What is Interest? Interest is the fee for borrowing money.
The interest rates for Direct Subsidized Loans, Direct Unsubsidized Loans and Direct PLUS Loans are calculated each year for first disbursements on or after July 1 through June 30. The annual interest rate is based on the 10-year T-Bill, plus a statutorily defined “add-on” that varies by your type of loan and whether you are an undergraduate or graduate/professional student.
To better understand the effects of interest on your federal student loan, it is important to know the different types of interest:
A fixed interest rate does not change over the term of a loan. Once your interest rate is set, it will remain the same over the life of your loan.

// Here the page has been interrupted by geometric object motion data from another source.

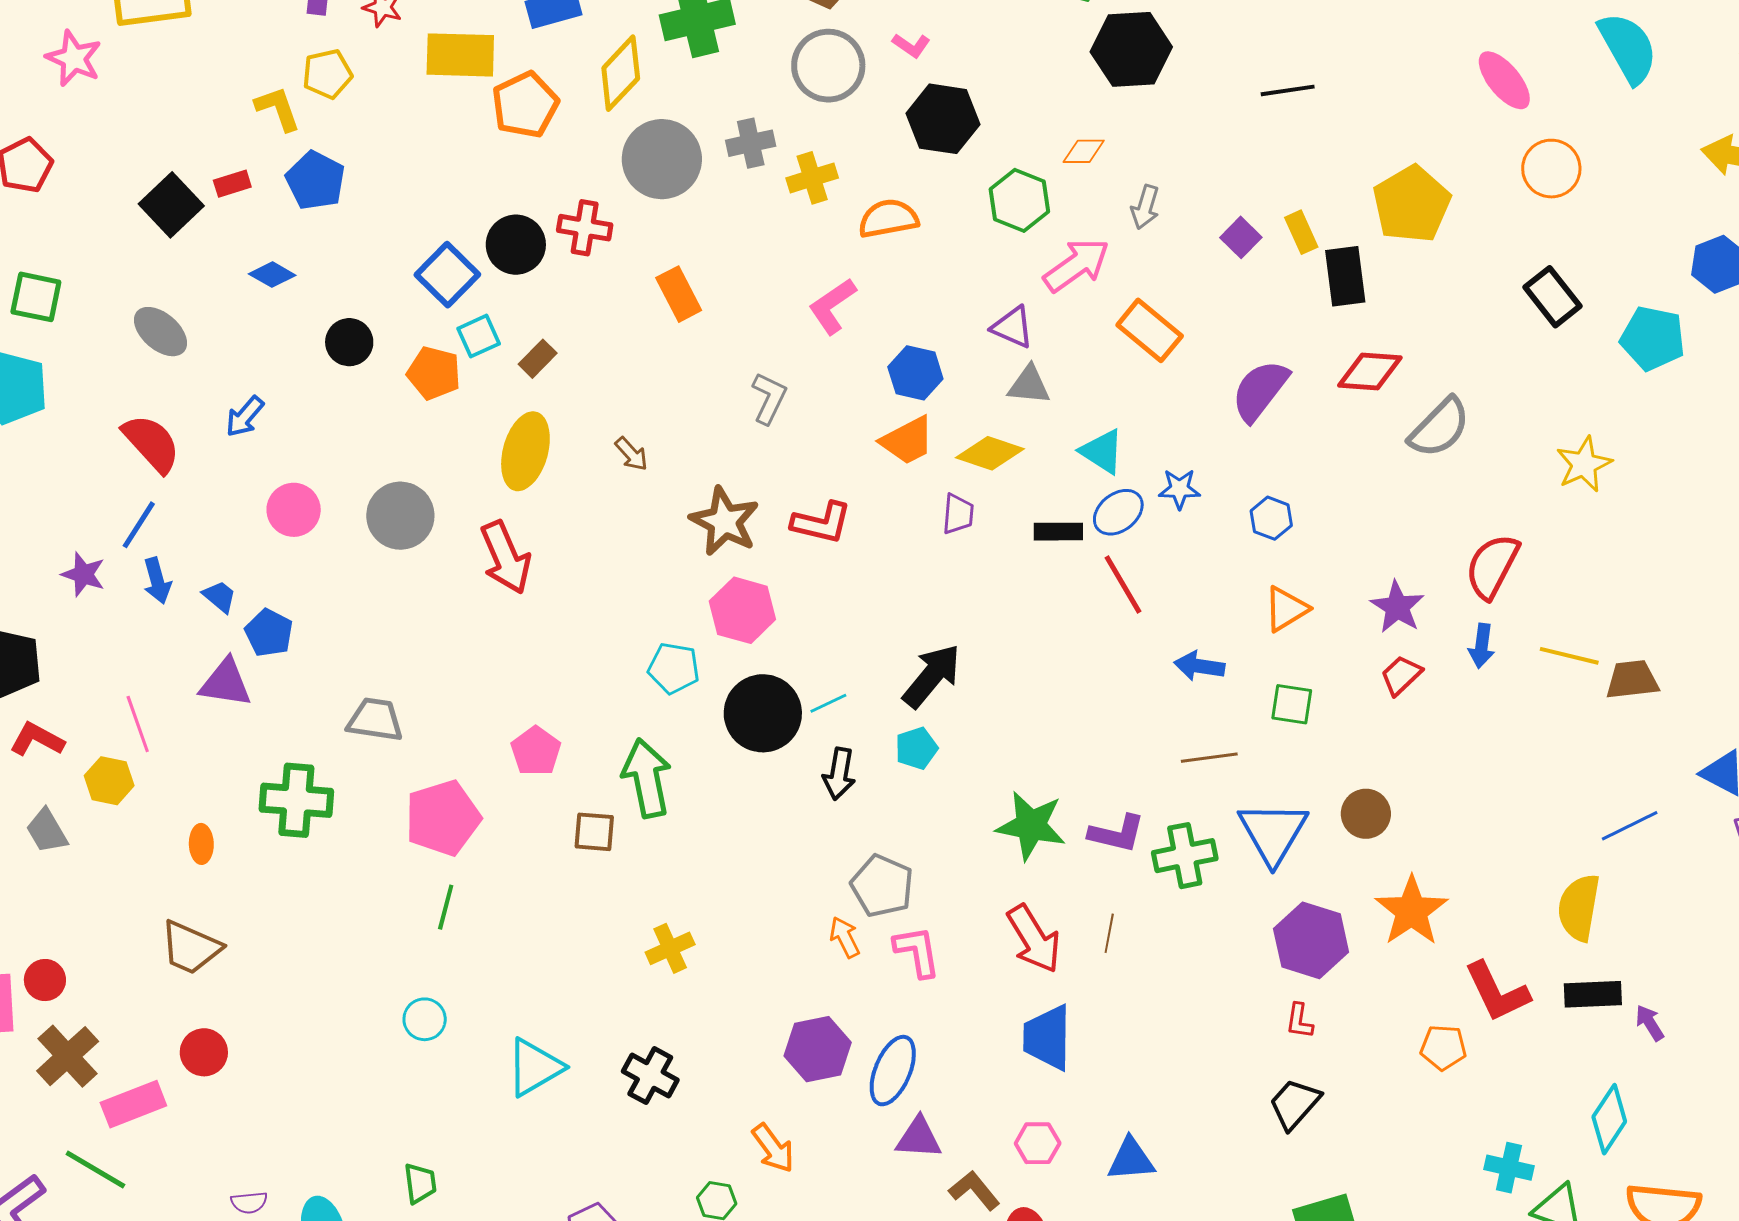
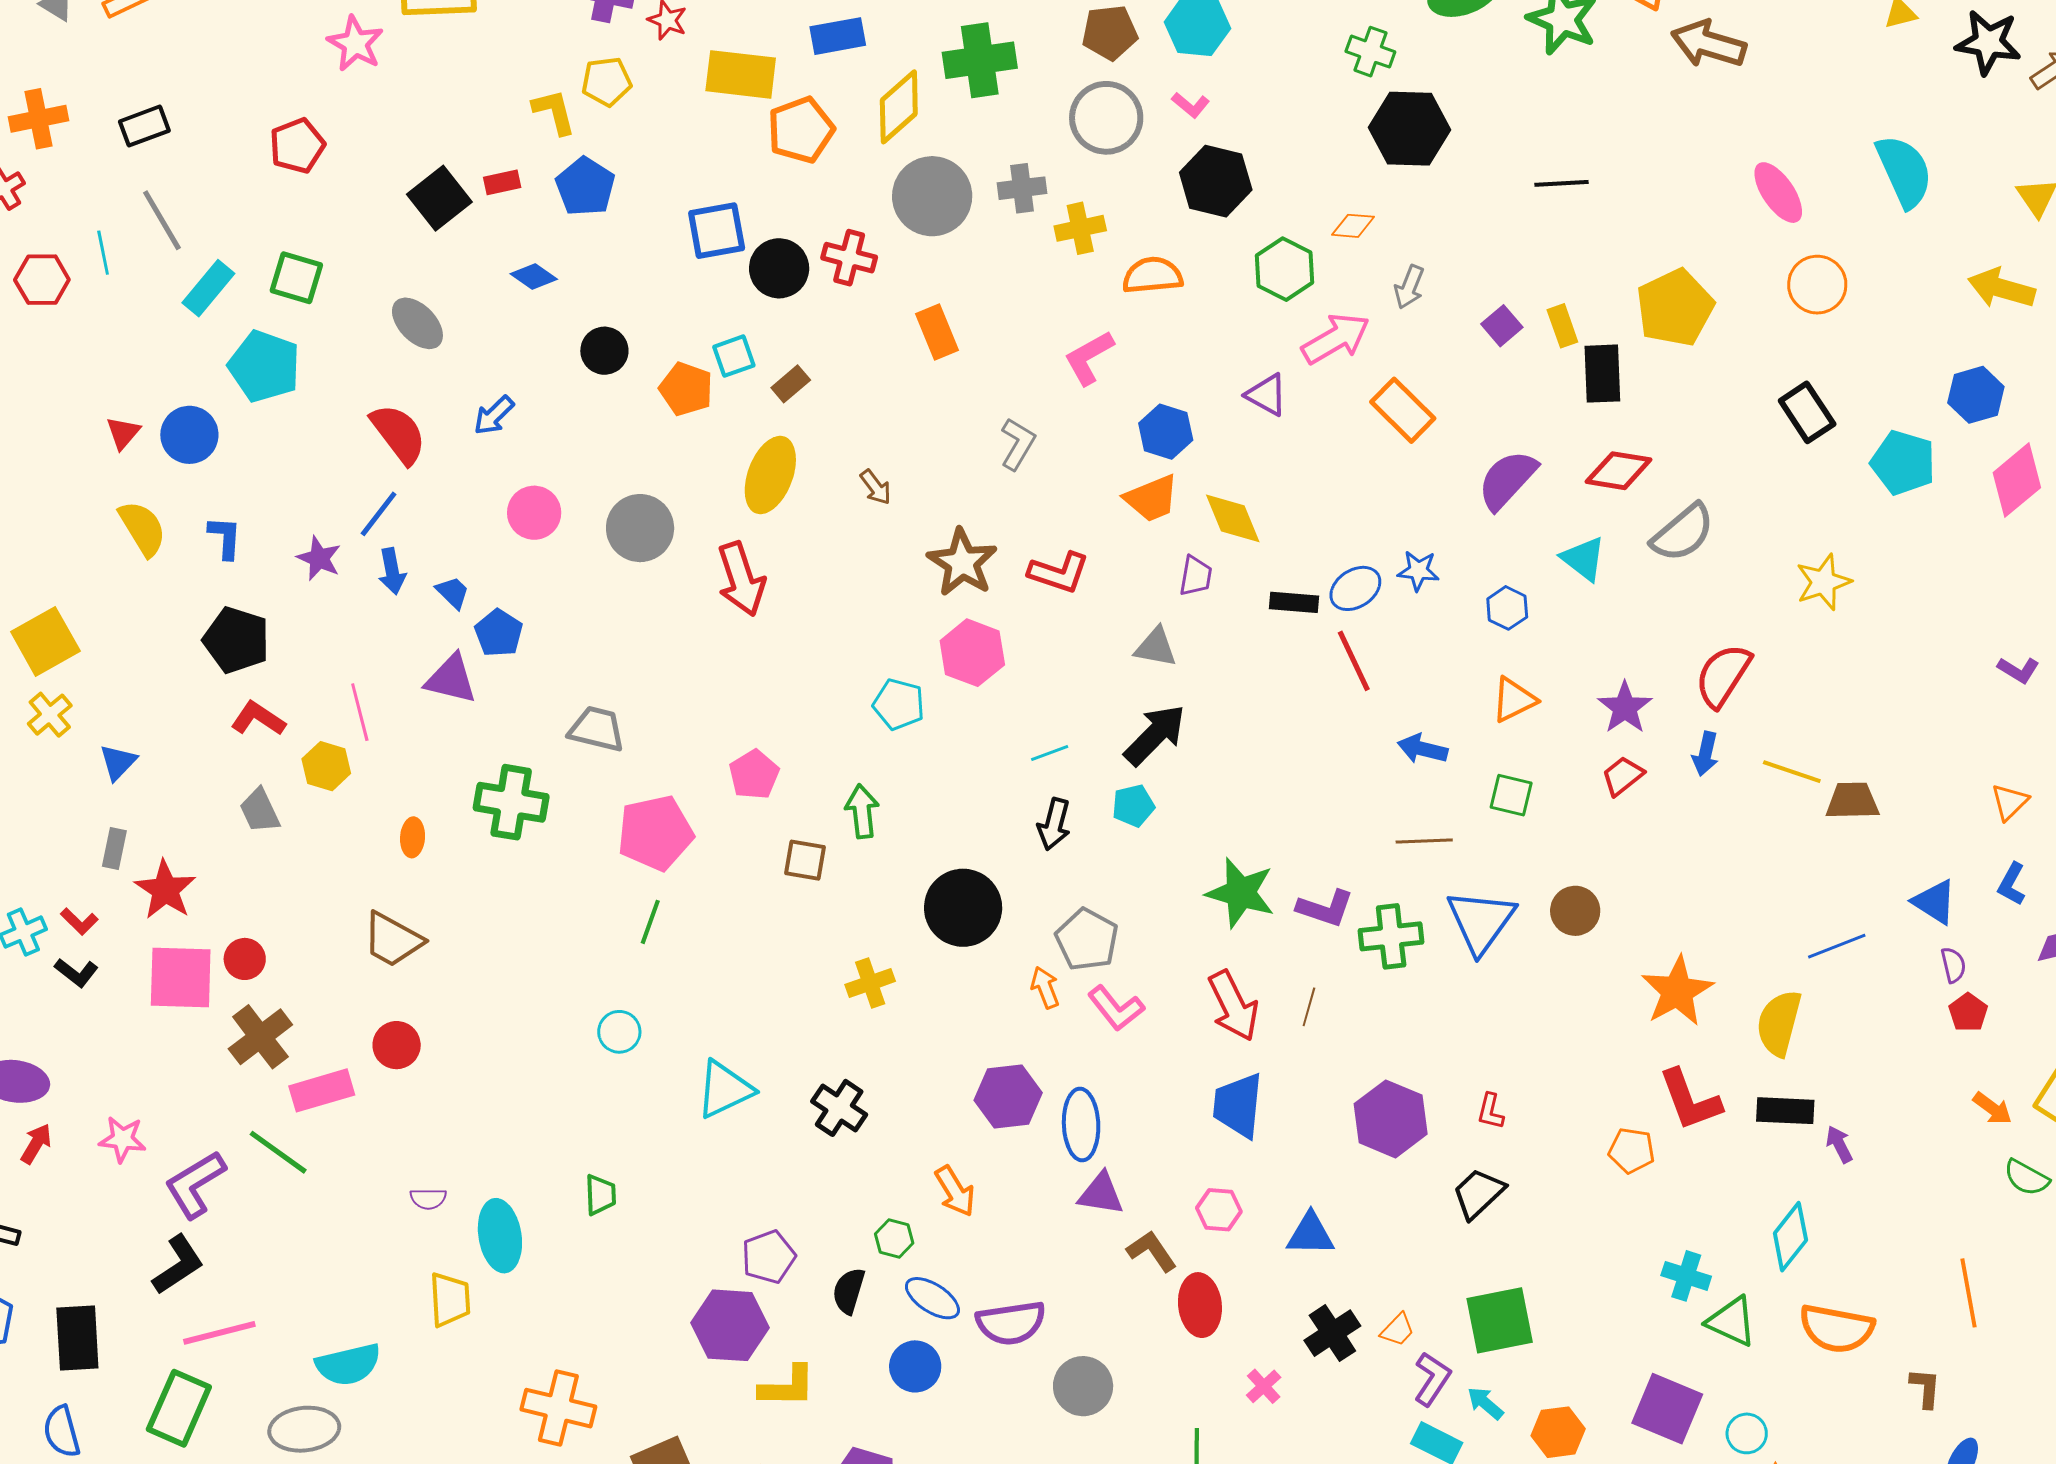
blue square: (447, 275) -> (717, 231), moved, turned 30
gray triangle: (1029, 385) -> (1156, 647), moved
cyan triangle: (1102, 451) -> (1583, 559), moved
yellow diamond: (990, 453) -> (1233, 518), turned 44
black circle: (763, 713) -> (963, 908), moved
green arrow: (647, 778) -> (862, 811), size x0.7
orange star: (1412, 911) -> (1677, 991), moved
purple hexagon: (1311, 940) -> (1391, 1119), moved
pink L-shape: (917, 952) -> (1116, 1008), turned 146
blue ellipse: (893, 1071) -> (1081, 1125), turned -30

A variable interest rate can rise and fall over the term of a loan. Your variable interest rate can fluctuate over the life of your loan on the basis of changes in the market rates of interest.
Accrued interest is the interest that accumulates on your unpaid principal balance each day. To help calculate your daily accrued interest, take your (principle balance) x (interest rate) / 365.
- Capitalized interest is unpaid, accrued interest that is added to the principal balance of your loan. When interest is capitalized, your total debt increases. We encourage you to make interest payments on your federal student loans, even when you are not required. By making interest payments, you can save yourself a considerable amount of money over a standard 10-year repayment period.